Records contained in a dataset:
┄┄┄┄┄┄┄┄┄┄

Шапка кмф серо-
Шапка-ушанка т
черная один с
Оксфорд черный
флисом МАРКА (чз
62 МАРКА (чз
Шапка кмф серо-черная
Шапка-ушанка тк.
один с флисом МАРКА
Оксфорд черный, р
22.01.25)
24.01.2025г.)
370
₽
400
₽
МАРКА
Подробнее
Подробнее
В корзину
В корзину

┄┄┄┄┄┄┄┄┄┄

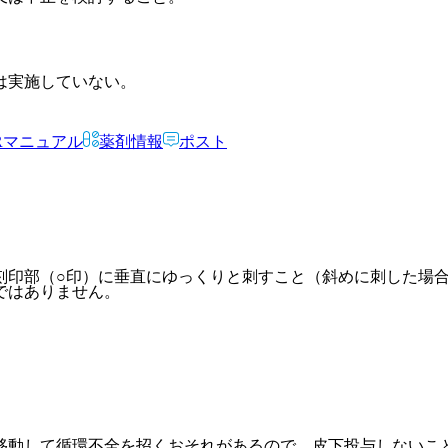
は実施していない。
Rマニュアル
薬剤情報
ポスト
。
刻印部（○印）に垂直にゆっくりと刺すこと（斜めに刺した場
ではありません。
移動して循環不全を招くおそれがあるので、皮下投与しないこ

┄┄┄┄┄┄┄┄┄┄

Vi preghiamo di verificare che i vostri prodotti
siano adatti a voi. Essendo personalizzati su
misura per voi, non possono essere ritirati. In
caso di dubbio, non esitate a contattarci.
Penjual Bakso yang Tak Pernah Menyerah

┄┄┄┄┄┄┄┄┄┄

Problem to solve =
State how many lines of the data include the word "МАРКА", with nothing else.

Result of the task =
4